In a panopticon, every prison cell is visible from a central guard tower. No one can get away with anything and so, in theory, everyone behaves. Kalopticon, on the other hand, a life-sized robot created by San Francisco artist Kal Spelletich, invites disorder, and toys with the notion of surveillance.

Spelletich was born in a hospital elevator. At 9, he began tinkering with a chemistry set. He took a construction job as soon as he could hold a hammer, and started rebuilding engines before he had a license. He’s also an actor — think “TV guy” in the 1991 film Slacker. Oh yeah, and there’s his whole art thing: degrees from the University of Iowa and the University of Texas, and lecturer at San Francisco State University.

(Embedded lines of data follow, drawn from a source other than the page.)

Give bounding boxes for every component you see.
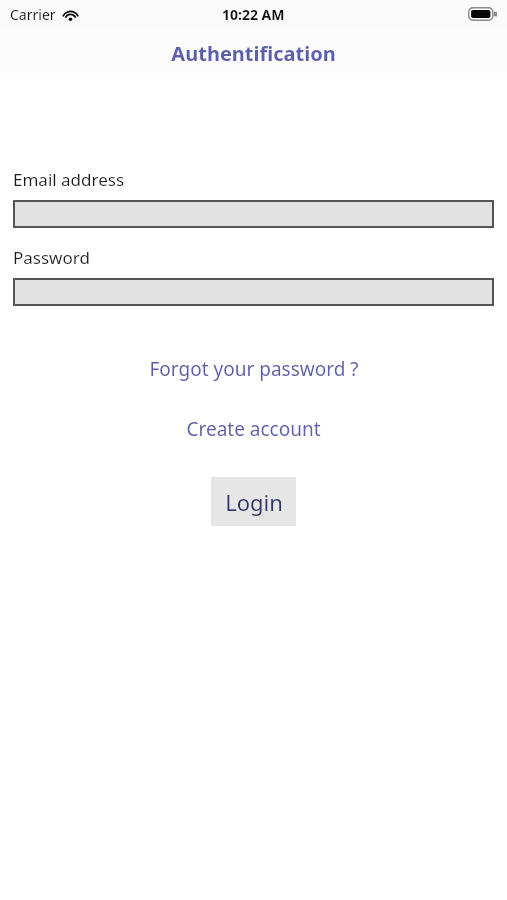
other: Battery full (468, 7, 497, 21)
staticText: Authentification (171, 40, 336, 67)
button[interactable]: Forgot your password ? (141, 353, 367, 385)
staticText: Forgot your password ? (149, 356, 359, 382)
staticText: Create account (186, 416, 321, 442)
staticText: Login (225, 487, 283, 517)
button[interactable]: Create account (178, 413, 329, 445)
button[interactable] (13, 200, 494, 228)
button[interactable] (13, 278, 494, 306)
button[interactable]: Login (211, 477, 296, 526)
staticText: 10:22 AM (222, 5, 285, 24)
staticText: Carrier (10, 5, 56, 24)
staticText: Password (13, 246, 90, 269)
other: Wi-Fi signal (62, 8, 79, 21)
staticText: Email address (13, 168, 125, 191)
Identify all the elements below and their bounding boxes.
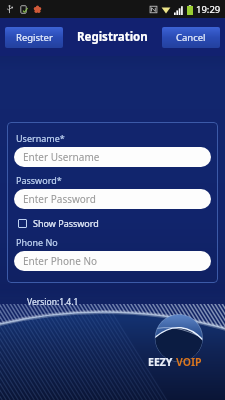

The artist, whose interactive works include a burning bed that straps a participant in for a backward free-fall, unveiled Kalopticon at the Close Calls: 2008 show in Sausalito, Calif. Spelletich used his own measurements, cast his own face, and dressed his creation in his own duds. But Kalopticon is rude. It kicks, jerks, and turns away just when you lean in for a closer look. Machine malice isn’t at work, though. Cameras in the robot’s mouth and on the ceiling above feed real-time footage to TV monitors 30 feet away, where a joystick lets participants control Kalopticon’s flails.

The installation tickles the Big Brother nerve intentionally, Spelletich says, noting that all over the world, cameras with an eye on the public are increasing.

“Why just let the military and law enforcement play with this stuff?” he asks. “You can use a flamethrower for art. You can play with surveillance art, too. Technology isn’t bad, it’s what you do with it.”

These days, Spelletich is playing with a 12-foot-tall machine that reads brain waves and responds with a hug, and a robot hooked up to leeches.

“I’m a bit of a political animal,” Spelletich says, as if that weren’t obvious. “I find the leech to be a great metaphor for a lot of the problems with the planet and our society.”